── Material for this task
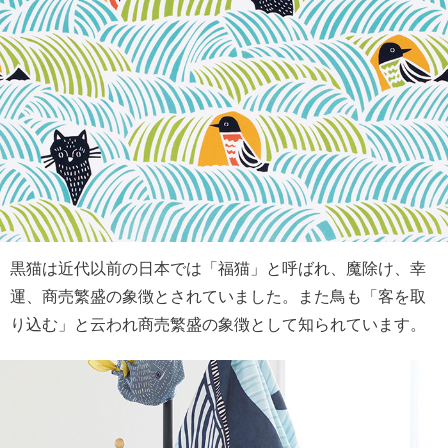
黒猫は近代以前の日本では「福猫」と呼ばれ、魔除け、幸
運、商売繁盛の象徴とされていました。また鳥も「客を取
り込む」と云われ商売繁盛の象徴として知られています。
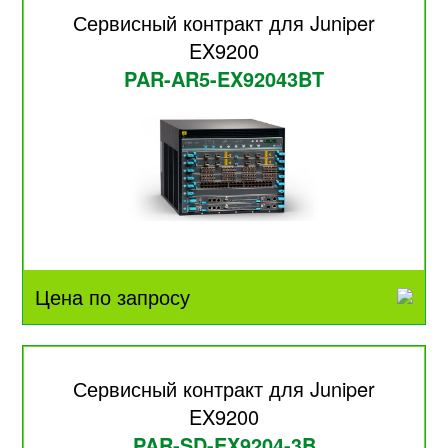
Сервисный контракт для Juniper
EX9200
PAR-AR5-EX92043BT
Цена по запросу
Сервисный контракт для Juniper
EX9200
PAR-SD-EX9204-3B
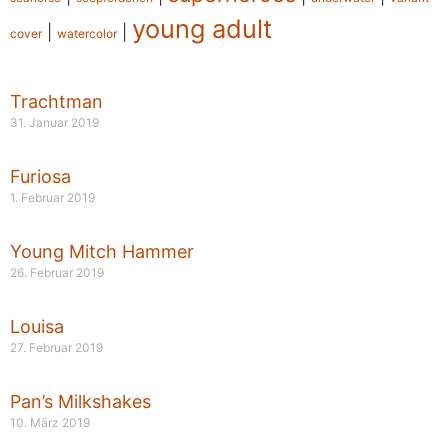
young adult
|
|
cover
watercolor
Trachtman
31. Januar 2019
Furiosa
1. Februar 2019
Young Mitch Hammer
26. Februar 2019
Louisa
27. Februar 2019
Pan’s Milkshakes
10. März 2019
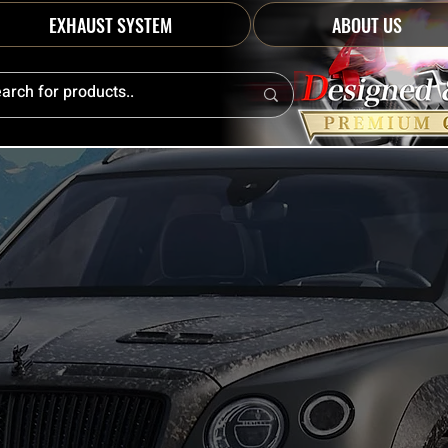
EXHAUST SYSTEM
ABOUT US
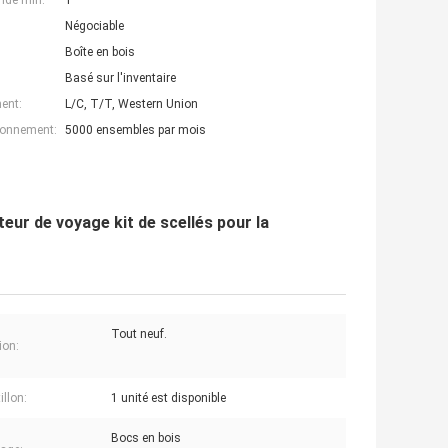
nde min:
1
Négociable
Boîte en bois
Basé sur l'inventaire
ent:
L/C, T/T, Western Union
ionnement:
5000 ensembles par mois
r de voyage kit de scellés pour la
Tout neuf.
ion:
illon:
1 unité est disponible
Bocs en bois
────
Action item :: Only the pictures are to be left out, and all of the data must otherwise be transcribed exactly.

Solution to the problem ::
黒猫は近代以前の日本では「福猫」と呼ばれ、魔除け、幸
運、商売繁盛の象徴とされていました。また鳥も「客を取
り込む」と云われ商売繁盛の象徴として知られています。
Сервисный контракт для Juniper
EX9200
PAR-AR5-EX92043BT
Цена по запросу
Сервисный контракт для Juniper
EX9200
PAR-SD-EX9204-3B
young adult
|
|
cover
watercolor
Trachtman
31. Januar 2019
Furiosa
1. Februar 2019
Young Mitch Hammer
26. Februar 2019
Louisa
27. Februar 2019
Pan’s Milkshakes
10. März 2019
EXHAUST SYSTEM
ABOUT US
nde min:
1
Négociable
Boîte en bois
Basé sur l'inventaire
ent:
L/C, T/T, Western Union
ionnement:
5000 ensembles par mois
r de voyage kit de scellés pour la
Tout neuf.
ion:
illon:
1 unité est disponible
Bocs en bois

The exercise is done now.